Page images and extracted text:
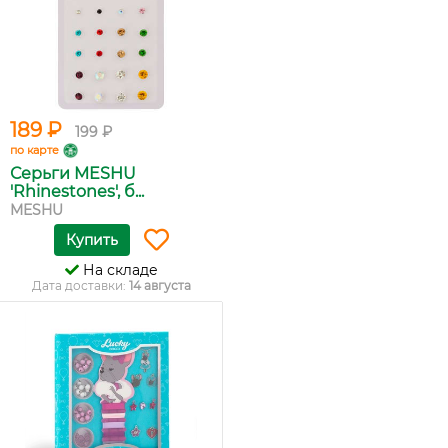
189 ₽
199 ₽
по карте
Серьги MESHU
'Rhinestones', б...
MESHU
Купить
На складе
Дата доставки:
14 августа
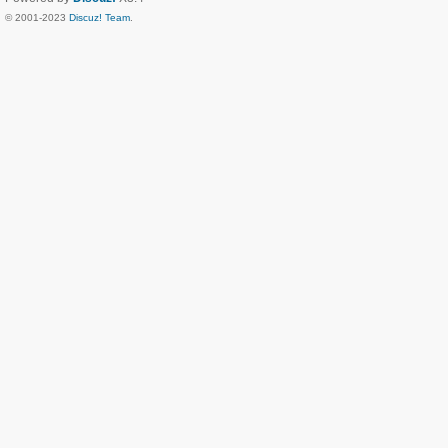
© 2001-2023
Discuz! Team
.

YOUR TASK:
The expected output is an exact copy of the lines from the one with "Серьги MESHU" to the final line of the entries above, pictures excepted; please include both ends.

WRITTEN REPLY:
Серьги MESHU
'Rhinestones', б...
MESHU
Купить
На складе
Дата доставки:
14 августа
© 2001-2023
Discuz! Team
.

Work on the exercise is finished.